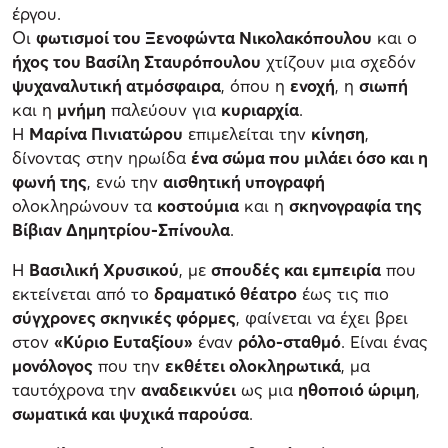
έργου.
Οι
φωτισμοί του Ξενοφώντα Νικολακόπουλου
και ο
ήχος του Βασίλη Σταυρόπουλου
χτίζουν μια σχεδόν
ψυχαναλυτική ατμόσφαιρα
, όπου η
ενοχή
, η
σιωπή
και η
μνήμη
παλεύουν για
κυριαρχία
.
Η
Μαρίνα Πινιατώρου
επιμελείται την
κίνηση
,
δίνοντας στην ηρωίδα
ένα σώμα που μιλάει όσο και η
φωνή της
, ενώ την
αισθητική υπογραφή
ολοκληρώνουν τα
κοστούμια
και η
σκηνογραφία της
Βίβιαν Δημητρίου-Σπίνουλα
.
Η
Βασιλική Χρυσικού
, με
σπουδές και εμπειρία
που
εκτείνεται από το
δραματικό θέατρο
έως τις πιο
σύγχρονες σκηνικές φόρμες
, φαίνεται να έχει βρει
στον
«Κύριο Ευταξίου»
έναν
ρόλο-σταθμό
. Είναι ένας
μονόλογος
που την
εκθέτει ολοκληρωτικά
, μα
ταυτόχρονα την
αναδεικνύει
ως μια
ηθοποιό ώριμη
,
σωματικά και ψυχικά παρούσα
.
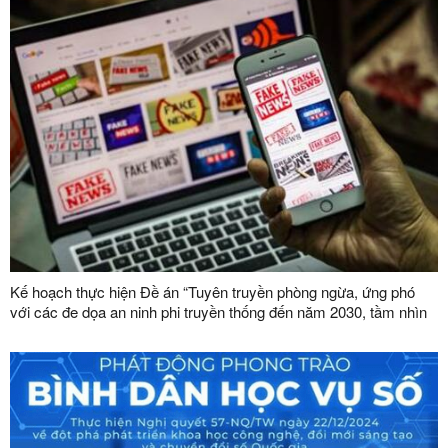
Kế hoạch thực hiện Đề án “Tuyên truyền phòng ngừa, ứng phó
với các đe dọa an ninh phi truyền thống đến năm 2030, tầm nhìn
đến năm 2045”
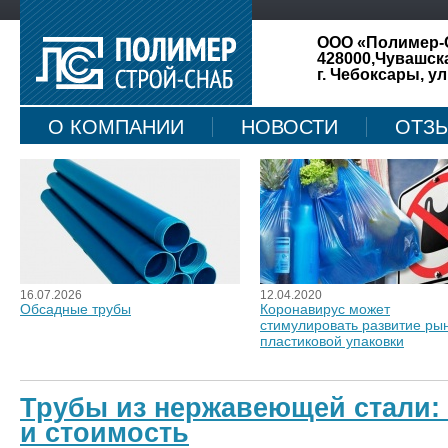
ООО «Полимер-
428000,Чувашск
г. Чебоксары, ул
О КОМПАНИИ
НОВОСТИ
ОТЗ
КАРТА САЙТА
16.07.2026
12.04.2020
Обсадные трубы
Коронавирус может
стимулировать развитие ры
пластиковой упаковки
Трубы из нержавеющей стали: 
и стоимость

---

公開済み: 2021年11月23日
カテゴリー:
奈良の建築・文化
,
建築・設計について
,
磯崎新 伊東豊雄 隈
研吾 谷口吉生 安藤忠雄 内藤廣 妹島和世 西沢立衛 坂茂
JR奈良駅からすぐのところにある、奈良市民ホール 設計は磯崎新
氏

==

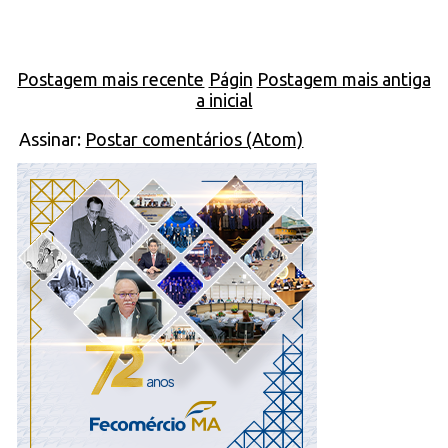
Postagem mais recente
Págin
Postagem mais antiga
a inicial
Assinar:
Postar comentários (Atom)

What you should do >> Report only how many lines above include "mais".

Written reply >> 2